> _Directions_
Write out all of the records, keeping each one exactly as written.

# # # # # # #

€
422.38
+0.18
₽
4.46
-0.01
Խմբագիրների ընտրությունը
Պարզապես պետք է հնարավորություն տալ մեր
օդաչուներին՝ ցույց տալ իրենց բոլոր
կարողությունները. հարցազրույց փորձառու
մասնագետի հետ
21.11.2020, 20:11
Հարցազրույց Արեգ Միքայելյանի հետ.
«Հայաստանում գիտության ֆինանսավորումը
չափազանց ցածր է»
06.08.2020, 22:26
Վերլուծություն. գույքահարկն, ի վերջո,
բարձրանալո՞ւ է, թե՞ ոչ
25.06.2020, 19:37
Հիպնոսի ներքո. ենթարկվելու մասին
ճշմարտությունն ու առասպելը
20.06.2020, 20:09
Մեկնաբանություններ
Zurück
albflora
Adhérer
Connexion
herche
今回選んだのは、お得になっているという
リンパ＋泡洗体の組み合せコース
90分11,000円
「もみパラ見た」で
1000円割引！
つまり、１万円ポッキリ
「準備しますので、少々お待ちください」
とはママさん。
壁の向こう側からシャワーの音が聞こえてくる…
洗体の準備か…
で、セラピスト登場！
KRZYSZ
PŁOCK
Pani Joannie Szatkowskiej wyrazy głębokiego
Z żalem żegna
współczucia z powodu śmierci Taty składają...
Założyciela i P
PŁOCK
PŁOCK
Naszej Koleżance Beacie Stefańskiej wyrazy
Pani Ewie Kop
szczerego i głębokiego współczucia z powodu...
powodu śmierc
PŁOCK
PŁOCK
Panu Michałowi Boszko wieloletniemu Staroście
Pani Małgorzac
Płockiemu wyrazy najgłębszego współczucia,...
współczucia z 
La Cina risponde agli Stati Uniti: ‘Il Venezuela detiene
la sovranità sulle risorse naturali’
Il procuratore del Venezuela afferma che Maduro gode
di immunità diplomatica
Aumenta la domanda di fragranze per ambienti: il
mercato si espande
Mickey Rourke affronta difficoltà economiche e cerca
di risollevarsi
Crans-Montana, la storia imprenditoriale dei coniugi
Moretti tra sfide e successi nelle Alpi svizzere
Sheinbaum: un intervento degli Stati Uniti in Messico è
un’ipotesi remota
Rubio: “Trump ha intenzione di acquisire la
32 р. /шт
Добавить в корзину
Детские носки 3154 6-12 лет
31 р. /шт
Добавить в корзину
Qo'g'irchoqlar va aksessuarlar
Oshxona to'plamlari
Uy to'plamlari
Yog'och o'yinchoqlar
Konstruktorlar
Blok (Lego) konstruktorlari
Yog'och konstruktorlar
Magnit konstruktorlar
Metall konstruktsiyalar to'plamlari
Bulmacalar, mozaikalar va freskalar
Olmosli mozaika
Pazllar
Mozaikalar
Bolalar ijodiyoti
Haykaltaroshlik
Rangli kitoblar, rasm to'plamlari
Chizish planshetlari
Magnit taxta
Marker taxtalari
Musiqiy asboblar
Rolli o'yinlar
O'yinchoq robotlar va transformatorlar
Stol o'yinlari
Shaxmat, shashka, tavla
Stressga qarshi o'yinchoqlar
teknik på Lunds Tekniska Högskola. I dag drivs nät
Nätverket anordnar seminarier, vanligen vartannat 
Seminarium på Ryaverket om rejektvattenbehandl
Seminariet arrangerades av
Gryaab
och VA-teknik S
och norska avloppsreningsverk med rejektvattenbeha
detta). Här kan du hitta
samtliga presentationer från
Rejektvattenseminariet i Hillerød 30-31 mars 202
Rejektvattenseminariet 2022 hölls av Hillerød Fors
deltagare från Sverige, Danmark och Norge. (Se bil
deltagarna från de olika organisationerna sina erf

# # # # # # #

> _Result of the task_
€
422.38
+0.18
₽
4.46
-0.01
Խմբագիրների ընտրությունը
Պարզապես պետք է հնարավորություն տալ մեր
օդաչուներին՝ ցույց տալ իրենց բոլոր
կարողությունները. հարցազրույց փորձառու
մասնագետի հետ
21.11.2020, 20:11
Հարցազրույց Արեգ Միքայելյանի հետ.
«Հայաստանում գիտության ֆինանսավորումը
չափազանց ցածր է»
06.08.2020, 22:26
Վերլուծություն. գույքահարկն, ի վերջո,
բարձրանալո՞ւ է, թե՞ ոչ
25.06.2020, 19:37
Հիպնոսի ներքո. ենթարկվելու մասին
ճշմարտությունն ու առասպելը
20.06.2020, 20:09
Մեկնաբանություններ
Zurück
albflora
Adhérer
Connexion
herche
今回選んだのは、お得になっているという
リンパ＋泡洗体の組み合せコース
90分11,000円
「もみパラ見た」で
1000円割引！
つまり、１万円ポッキリ
「準備しますので、少々お待ちください」
とはママさん。
壁の向こう側からシャワーの音が聞こえてくる…
洗体の準備か…
で、セラピスト登場！
KRZYSZ
PŁOCK
Pani Joannie Szatkowskiej wyrazy głębokiego
Z żalem żegna
współczucia z powodu śmierci Taty składają...
Założyciela i P
PŁOCK
PŁOCK
Naszej Koleżance Beacie Stefańskiej wyrazy
Pani Ewie Kop
szczerego i głębokiego współczucia z powodu...
powodu śmierc
PŁOCK
PŁOCK
Panu Michałowi Boszko wieloletniemu Staroście
Pani Małgorzac
Płockiemu wyrazy najgłębszego współczucia,...
współczucia z 
La Cina risponde agli Stati Uniti: ‘Il Venezuela detiene
la sovranità sulle risorse naturali’
Il procuratore del Venezuela afferma che Maduro gode
di immunità diplomatica
Aumenta la domanda di fragranze per ambienti: il
mercato si espande
Mickey Rourke affronta difficoltà economiche e cerca
di risollevarsi
Crans-Montana, la storia imprenditoriale dei coniugi
Moretti tra sfide e successi nelle Alpi svizzere
Sheinbaum: un intervento degli Stati Uniti in Messico è
un’ipotesi remota
Rubio: “Trump ha intenzione di acquisire la
32 р. /шт
Добавить в корзину
Детские носки 3154 6-12 лет
31 р. /шт
Добавить в корзину
Qo'g'irchoqlar va aksessuarlar
Oshxona to'plamlari
Uy to'plamlari
Yog'och o'yinchoqlar
Konstruktorlar
Blok (Lego) konstruktorlari
Yog'och konstruktorlar
Magnit konstruktorlar
Metall konstruktsiyalar to'plamlari
Bulmacalar, mozaikalar va freskalar
Olmosli mozaika
Pazllar
Mozaikalar
Bolalar ijodiyoti
Haykaltaroshlik
Rangli kitoblar, rasm to'plamlari
Chizish planshetlari
Magnit taxta
Marker taxtalari
Musiqiy asboblar
Rolli o'yinlar
O'yinchoq robotlar va transformatorlar
Stol o'yinlari
Shaxmat, shashka, tavla
Stressga qarshi o'yinchoqlar
teknik på Lunds Tekniska Högskola. I dag drivs nät
Nätverket anordnar seminarier, vanligen vartannat 
Seminarium på Ryaverket om rejektvattenbehandl
Seminariet arrangerades av
Gryaab
och VA-teknik S
och norska avloppsreningsverk med rejektvattenbeha
detta). Här kan du hitta
samtliga presentationer från
Rejektvattenseminariet i Hillerød 30-31 mars 202
Rejektvattenseminariet 2022 hölls av Hillerød Fors
deltagare från Sverige, Danmark och Norge. (Se bil
deltagarna från de olika organisationerna sina erf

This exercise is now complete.